= Problem to work on =
Using the entries that follow, please report how many lines contain the word "alati", with no other words.

= Dataset records =
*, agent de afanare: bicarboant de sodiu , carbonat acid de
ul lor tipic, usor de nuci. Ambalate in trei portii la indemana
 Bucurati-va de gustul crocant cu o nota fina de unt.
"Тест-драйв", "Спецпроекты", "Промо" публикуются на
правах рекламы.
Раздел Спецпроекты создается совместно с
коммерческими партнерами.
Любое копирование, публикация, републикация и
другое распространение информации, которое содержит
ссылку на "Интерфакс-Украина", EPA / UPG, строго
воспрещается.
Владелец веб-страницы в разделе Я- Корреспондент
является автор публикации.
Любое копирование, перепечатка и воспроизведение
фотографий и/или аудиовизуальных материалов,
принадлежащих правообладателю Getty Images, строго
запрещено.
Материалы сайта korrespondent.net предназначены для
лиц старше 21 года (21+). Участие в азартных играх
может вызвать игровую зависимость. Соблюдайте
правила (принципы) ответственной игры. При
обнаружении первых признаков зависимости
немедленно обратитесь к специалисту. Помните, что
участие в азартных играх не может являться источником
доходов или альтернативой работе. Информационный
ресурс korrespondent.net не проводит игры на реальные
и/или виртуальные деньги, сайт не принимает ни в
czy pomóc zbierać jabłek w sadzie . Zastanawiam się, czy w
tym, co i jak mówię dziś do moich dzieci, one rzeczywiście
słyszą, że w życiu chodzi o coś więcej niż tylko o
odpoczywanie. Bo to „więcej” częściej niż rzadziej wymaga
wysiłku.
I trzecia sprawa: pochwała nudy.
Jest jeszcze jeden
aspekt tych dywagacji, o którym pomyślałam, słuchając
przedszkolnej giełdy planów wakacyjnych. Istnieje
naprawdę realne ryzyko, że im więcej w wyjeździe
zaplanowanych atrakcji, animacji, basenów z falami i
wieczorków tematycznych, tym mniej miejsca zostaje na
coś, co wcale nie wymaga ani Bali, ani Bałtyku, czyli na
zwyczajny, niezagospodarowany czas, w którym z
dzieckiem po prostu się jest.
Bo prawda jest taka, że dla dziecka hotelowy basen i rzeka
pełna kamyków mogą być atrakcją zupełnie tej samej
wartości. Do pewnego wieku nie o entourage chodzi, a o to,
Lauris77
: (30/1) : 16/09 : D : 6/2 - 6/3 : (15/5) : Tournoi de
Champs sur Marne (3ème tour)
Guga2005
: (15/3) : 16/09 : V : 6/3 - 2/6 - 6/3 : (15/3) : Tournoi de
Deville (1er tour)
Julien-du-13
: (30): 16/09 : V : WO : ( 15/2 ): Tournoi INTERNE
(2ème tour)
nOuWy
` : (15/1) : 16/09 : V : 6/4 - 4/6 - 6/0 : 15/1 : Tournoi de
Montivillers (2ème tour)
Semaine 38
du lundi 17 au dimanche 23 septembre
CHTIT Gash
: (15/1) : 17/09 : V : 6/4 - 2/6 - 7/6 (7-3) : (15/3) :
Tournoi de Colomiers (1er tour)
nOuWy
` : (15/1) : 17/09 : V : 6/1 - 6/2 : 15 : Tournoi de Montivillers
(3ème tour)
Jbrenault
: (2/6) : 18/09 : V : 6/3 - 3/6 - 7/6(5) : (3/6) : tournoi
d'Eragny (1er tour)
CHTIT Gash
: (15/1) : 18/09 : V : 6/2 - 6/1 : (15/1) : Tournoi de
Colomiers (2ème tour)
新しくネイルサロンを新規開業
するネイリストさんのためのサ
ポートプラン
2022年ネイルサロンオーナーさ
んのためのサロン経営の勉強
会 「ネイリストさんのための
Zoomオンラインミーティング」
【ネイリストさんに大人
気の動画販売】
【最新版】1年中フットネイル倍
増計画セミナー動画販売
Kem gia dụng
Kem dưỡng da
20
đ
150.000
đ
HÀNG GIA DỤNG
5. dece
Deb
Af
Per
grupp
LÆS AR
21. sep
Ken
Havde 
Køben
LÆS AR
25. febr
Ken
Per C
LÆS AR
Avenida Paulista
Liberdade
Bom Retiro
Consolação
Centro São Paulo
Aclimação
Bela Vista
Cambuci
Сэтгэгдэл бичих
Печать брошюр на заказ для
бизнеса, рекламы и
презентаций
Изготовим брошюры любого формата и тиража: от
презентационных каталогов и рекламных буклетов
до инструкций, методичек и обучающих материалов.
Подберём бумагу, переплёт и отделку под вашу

...

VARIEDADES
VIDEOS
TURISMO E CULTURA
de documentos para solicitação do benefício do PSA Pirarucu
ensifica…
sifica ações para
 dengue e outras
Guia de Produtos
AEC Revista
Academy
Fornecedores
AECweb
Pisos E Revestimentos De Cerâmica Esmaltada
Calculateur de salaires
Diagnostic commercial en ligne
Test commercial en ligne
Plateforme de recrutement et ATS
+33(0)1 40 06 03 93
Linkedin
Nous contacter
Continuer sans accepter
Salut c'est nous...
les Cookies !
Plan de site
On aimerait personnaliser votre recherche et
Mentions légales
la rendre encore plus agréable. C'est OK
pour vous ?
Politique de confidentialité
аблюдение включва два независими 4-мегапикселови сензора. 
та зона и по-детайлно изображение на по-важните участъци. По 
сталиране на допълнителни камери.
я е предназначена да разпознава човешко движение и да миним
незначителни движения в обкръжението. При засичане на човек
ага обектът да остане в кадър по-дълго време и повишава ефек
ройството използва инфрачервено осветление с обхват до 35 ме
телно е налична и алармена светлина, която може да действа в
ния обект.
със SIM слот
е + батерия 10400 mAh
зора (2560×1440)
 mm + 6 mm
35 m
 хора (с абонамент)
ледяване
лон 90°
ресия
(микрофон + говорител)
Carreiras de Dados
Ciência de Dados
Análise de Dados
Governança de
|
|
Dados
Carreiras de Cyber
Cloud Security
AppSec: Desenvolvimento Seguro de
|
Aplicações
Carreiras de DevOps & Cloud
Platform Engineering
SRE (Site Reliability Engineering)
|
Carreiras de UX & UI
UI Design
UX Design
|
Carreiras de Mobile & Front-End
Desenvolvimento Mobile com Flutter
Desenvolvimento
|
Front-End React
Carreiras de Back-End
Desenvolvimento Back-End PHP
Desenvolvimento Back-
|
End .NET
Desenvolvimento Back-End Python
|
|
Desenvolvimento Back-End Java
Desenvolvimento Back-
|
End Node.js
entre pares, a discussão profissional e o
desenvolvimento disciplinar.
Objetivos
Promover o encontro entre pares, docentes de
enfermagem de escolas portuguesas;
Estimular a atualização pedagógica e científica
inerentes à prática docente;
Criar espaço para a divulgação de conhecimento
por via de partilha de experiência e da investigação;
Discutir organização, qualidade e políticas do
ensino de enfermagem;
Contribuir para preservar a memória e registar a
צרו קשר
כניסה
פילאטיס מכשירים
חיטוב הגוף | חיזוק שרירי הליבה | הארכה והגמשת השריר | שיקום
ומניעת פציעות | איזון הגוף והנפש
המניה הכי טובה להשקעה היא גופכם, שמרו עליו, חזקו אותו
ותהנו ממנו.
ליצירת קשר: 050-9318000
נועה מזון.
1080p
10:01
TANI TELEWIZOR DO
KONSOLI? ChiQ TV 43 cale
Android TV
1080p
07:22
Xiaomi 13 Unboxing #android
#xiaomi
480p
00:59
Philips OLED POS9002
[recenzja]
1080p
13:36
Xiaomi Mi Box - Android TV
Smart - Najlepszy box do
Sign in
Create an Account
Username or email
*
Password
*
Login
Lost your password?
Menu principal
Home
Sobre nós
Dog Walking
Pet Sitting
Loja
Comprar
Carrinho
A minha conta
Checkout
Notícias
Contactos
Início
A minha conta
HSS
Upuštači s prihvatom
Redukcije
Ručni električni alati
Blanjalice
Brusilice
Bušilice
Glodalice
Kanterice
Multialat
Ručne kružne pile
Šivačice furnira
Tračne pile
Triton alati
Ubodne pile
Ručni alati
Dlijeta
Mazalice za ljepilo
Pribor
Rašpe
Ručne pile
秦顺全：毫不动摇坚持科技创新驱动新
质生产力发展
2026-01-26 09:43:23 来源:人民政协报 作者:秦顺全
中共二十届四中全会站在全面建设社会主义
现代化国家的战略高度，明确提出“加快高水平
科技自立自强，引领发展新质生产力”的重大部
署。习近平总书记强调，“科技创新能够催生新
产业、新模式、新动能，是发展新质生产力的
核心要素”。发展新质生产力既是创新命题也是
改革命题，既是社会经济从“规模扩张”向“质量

= Task output =
3